STATISTICAL ANALYSIS
Statistical differences were estimated by Bayesian analysis using the Bayes Factor Toolbox for Matlab (https://github.com/klabhub/bayesFactor in Matlab written by Bart Krekelberg) based on Rouder et al. 2012 [46]. Statistical differences in power values were evaluated by a two-factor analysis of variance (ANOVA), with between-subjects factor of expertise (two levels: expert and novice) and within-subject factor of condition (three levels: baseline, relaxed and stressed). Statistical differences between the numbers of sutures were evaluated using a two factor ANOVA. Main effects for the ANOVA were estimated as the ratio of the Bayes factors for the full model and the restricted model, obtained by excluding the factor for the main effect. Differences between means were assessed as the Bayes factor (BF) for paired or unpaired t-tests. Statistical significance for t-tests was set to a probability from data > 0.90 (BF > 10), and for correlations was set to probability for the alternative hypothesis (pH1) > 0.90 (BF >10). Again, a BF for the alternative hypothesis between 2 and 10 was considered as moderate non-conclusive evidence.

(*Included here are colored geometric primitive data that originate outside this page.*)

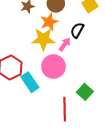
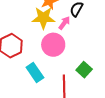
cyan rectangle: (30, 82) -> (35, 73), moved

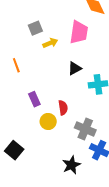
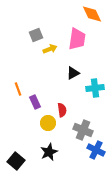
orange line: (16, 65) -> (18, 89), moved
black square: (14, 150) -> (16, 161), moved
black star: (71, 165) -> (49, 152), moved

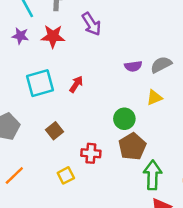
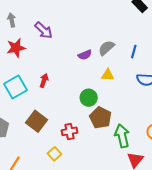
yellow triangle: (154, 97) -> (108, 75), turned 40
brown square: (54, 131) -> (36, 121), size x1.5

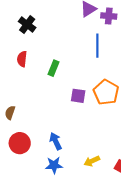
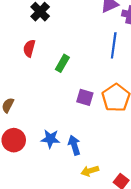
blue arrow: (56, 141) -> (74, 145), moved
blue star: (54, 165) -> (50, 139), moved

To evaluate the association between alpha power and the efficiency of suture movements, we computed the Bayes factor for the Pearson product-moment correlation coefficient. A strong correlation was defined when r2 values were equal or greater than 0.5, and a moderate correlation when r2 values were between 0.45 and 0.5. Unless otherwise specified, all values are reported as mean + SD in the main text and as mean + SEM in the figures.